Buy-sell agreements protect each partner’s interest by using contractual terms to determine the value of a partner’s share. A well-written buy-sell agreement will also have trigger mechanisms that compel a partner to relinquish his or her shares. Triggers can include disability, retirement, and death. In the event of death, the deceased partner’s heirs are required to cede control to the surviving partner or partners in accordance with the terms of the buy-sell agreement.
The Problem with Death
Death is seldom an anticipated event. Sure, we all know we’re going to die at some point, but we don’t think it’s going to happen any time soon, and certainly not while we are in our prime. Still, it happens, and when it occurs in a business partnership the surviving partner may not be financially equipped to buy out the deceased partner’s heirs.
The solution to the death problem in a buy-sell agreement is to fund the agreement with life insurance.
After the partners have decided on a value for the business and a mechanism for future valuations, life insurance policies are purchased for each partner. The face value of the policies is based on the value of the business. For example, in a business worth $100,000 with two partners, each life insurance policy would be for at least $50,000. The beneficiaries of the insurance would be each partner’s heirs. In the event of the death of a partner, the buy-sell agreement is triggered and the insurance is used to buy out the deceased partner’s share.

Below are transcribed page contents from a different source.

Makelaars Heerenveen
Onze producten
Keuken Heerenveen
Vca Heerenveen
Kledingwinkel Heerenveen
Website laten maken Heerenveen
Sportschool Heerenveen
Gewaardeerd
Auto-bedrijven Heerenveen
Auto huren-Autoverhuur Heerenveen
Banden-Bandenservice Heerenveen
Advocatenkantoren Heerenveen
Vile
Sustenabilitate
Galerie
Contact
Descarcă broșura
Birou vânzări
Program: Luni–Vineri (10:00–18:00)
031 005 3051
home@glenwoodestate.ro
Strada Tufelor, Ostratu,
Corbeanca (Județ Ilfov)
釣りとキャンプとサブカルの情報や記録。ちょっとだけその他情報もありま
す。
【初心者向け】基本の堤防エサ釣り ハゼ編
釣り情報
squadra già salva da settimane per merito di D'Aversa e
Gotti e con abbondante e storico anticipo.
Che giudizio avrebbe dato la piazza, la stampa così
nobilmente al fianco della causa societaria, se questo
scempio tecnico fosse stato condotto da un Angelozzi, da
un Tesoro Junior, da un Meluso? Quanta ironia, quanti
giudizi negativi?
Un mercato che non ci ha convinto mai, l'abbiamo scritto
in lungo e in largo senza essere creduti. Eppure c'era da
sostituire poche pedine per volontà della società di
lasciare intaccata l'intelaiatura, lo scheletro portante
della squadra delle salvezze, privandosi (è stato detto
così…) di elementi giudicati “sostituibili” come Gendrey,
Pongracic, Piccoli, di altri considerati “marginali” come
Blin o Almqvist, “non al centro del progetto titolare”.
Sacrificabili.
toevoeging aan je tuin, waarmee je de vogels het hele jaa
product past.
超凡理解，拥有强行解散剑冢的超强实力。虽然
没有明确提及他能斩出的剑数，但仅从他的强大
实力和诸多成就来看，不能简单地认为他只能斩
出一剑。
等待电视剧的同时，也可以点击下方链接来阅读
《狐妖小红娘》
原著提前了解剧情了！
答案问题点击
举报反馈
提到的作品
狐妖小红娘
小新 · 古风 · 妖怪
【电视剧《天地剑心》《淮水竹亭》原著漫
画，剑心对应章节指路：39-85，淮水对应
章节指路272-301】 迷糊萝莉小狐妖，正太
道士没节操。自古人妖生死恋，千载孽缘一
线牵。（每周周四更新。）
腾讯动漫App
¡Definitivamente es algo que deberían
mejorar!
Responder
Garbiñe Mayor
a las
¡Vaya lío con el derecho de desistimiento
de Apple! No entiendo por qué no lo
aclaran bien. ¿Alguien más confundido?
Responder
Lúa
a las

Advantages of Funding with Life Insurance
The most notable advantage of funding a buy-sell agreement with insurance is that there is no burden on the surviving partner to liquidate assets in order to raise cash.
Since life insurance proceeds are generally paid in a very timely manner, the business and surviving partner are able to continue normal operations without the fear of having to deal with unintended partners. And in most cases, the proceeds paid to beneficiaries are free from federal income taxes, as in contrast to a direct payment by the surviving partner.
Disadvantages of Funding with Life Insurance
The single biggest disadvantage of funding a buy-sell agreement with life insurance is that sometimes there’s a difference in insurability of the partners.
Partners who are roughly the same age and in the same state of health will be subject to similar premiums; a partner that is older or in poor health may not be insurable at all or subject to a higher premium. In the event one partner is uninsurable, an alternative means of funding will have to found.
Of course, life insurance premiums become a business expense that must be met in order to keep the policies in force and the agreement funded.
Key Person Insurance
Regardless of their industry or type, all businesses have one thing in common: They rely on people to run them. While that may sound like a wildly obvious statement, consider what happens when an integral member of the team — such as an owner, partner or manager –is suddenly removed from the game. Turmoil ensues. In fact, the disruption to the smooth flow of operations increases in direct proportion to the degree of involvement of the owner, partner, or employee.
Some of the things that can go wrong when a key person is lost unexpectedly include:
- Loans or mortgages may be called.
- Dramatic loss of revenue due to lost sales.
- Customers may lose confidence and turn to competitors.
- Inadequate cash on hand to survive while recovery takes place.
These and other hardships can befall any business, from a sole proprietorship to a C-corporation with hundreds of employees. Life insurance can provide an infusion of cash in such an event that can be used to help the business navigate the uncharted waters of the loss.
Owners and Partners
In most cases, no one is more essential to the success of a business than an owner or partner. As life insurance can be used to fund a buy-sell agreement, it can also be used to provide a cushion of funds for a surviving partner.
The funds can be used to engage a consultant to assist in operations while a replacement partner is found. The funds could be used as bonus to attract a new employee that is hired to assume the duties of the lost partner.
For sole proprietors, insurance specifically earmarked for the continuing operation of a business can ensure you’re able to pass on a viable business to your heirs. The surviving family of businesses owned and managed by a single individual can quickly descend into chaos in the absence of strong leadership. While it is possible for many businesses to survive for a very short term of a couple of weeks, anything beyond that generally results in an accelerating rate of decay.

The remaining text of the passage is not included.